The university refused to award the degree to a woman, however, and Yeatman continued her studies at MIT, where she earned a BS in architecture in 1925. She became the first woman to practice in Pennsylvania, joined the AIA in 1930, and by 1936 was director of architecture for the City of Philadelphia. In 1937, the University of Pennsylvania relented and awarded Yeatman the architecture degree she had earned in 1924.

Yeatman continued to pilot her own plane and, while flying over coastal North Carolina, was attracted to a flat, open tract of land she thought might be useful for dairying—her family raised Guernsey cows at their farm in New Hampshire.
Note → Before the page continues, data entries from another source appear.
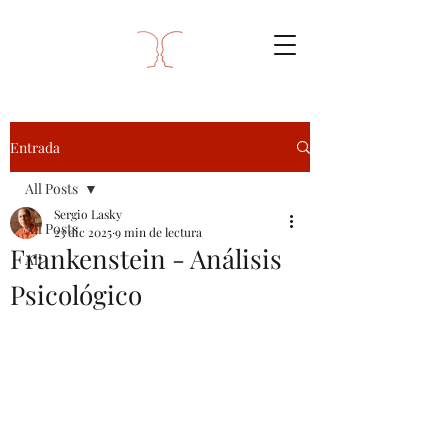
Entrada
All Posts
Sergio Lasky
All Posts
23 dic 2025
9 min de lectura
Frankenstein - Análisis
All
Psicológico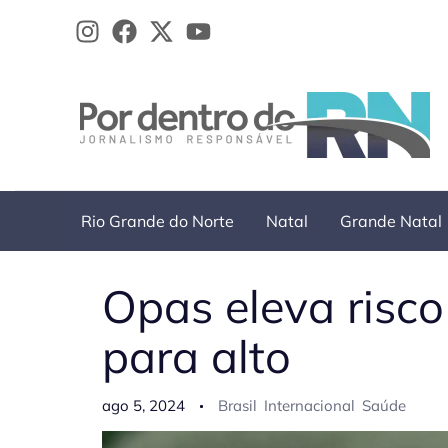
Ir
para
o
conteúdo
Rio Grande do Norte
Natal
Grande Natal
Opas eleva risc
para alto
ago 5, 2024
Brasil
Internacional
Saúde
In 1935, she began to acquire land in Cateret County, N.C., near Beaufort. She named her acquisitions Open Grounds, moved to North Carolina, and became the first woman licensed to practice architecture in the state (although the only buildings she designed and constructed in North Carolina were for her own farm). From the mid-1930s on, she was better known by most as a farmer than as an architect and was named, in 1967, North Carolina Farm Manager of the Year, the first woman to earn that honor.
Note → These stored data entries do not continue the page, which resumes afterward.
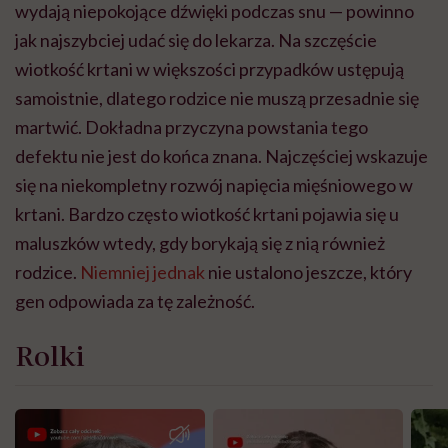
wydają niepokojące dźwięki podczas snu — powinno
jak najszybciej udać się do lekarza. Na szczęście
wiotkość krtani w większości przypadków ustępują
samoistnie, dlatego rodzice nie muszą przesadnie się
martwić. Dokładna przyczyna powstania tego
defektu nie jest do końca znana. Najczęściej wskazuje
się na niekompletny rozwój napięcia mięśniowego w
krtani. Bardzo często wiotkość krtani pojawia się u
maluszków wtedy, gdy borykają się z nią również
rodzice.
Niemniej jednak
nie ustalono jeszcze, który
gen odpowiada za tę zależność.
Rolki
The Open Grounds farm ultimately covered more than 45,000 acres and had 210 miles of dirt roads and a thousand miles of straight drainage ditches and canals that would have crossed both North Carolina and Tennessee if laid end-to-end. The dairy operation moved from New Hampshire to North Carolina, where the cows provided milk for Maola Dairies, specially marked “Golden Guernsey” (denoting pure Guernsey milk, renowned for its fawn color, rich taste, and high butterfat and protein content). Yeatman intended to raise cattle also, but it was not as successful as dairying, which continued at Open Grounds (although four-wheel drive vehicles eventually replaced horses as mounts for her farmhands).
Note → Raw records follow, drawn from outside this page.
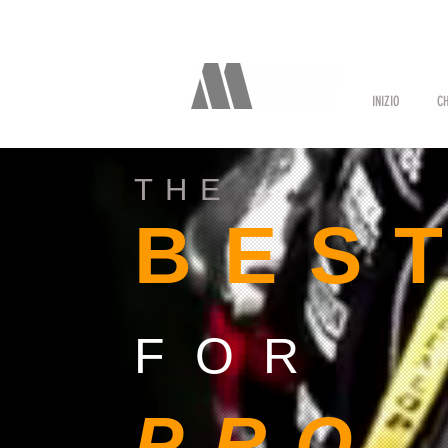
INIZIO
CH
THE
BES
FOR
PRO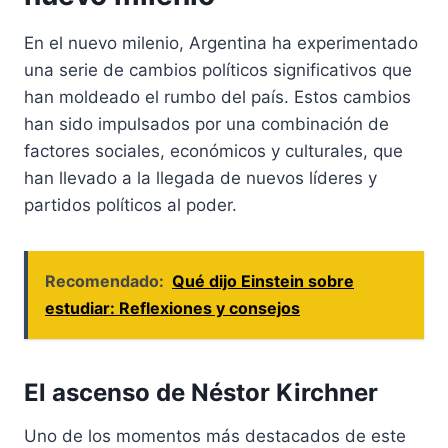
En el nuevo milenio, Argentina ha experimentado
una serie de cambios políticos significativos que
han moldeado el rumbo del país. Estos cambios
han sido impulsados por una combinación de
factores sociales, económicos y culturales, que
han llevado a la llegada de nuevos líderes y
partidos políticos al poder.
Recomendado:
Qué dijo Einstein sobre
estudiar: Reflexiones y consejos
El ascenso de
Néstor Kirchner
Uno de los momentos más destacados de este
Yeatman was a major donor to the North Carolina State University School of Architecture, East Carolina University, and, at Open Grounds, along with these and other schools and organizations, she began the farm’s legacy in experimenting with acceptable land use and soil remediation, which ultimately became the major purpose of Yeatman’s farm.

Yeatman, who said her times at Open Grounds as a farmer were among the happiest of her life, died there in 1982 and is buried in Morehead City, N.C., near the Beaufort farm. Open Grounds still servives as an experimental farm and attraction.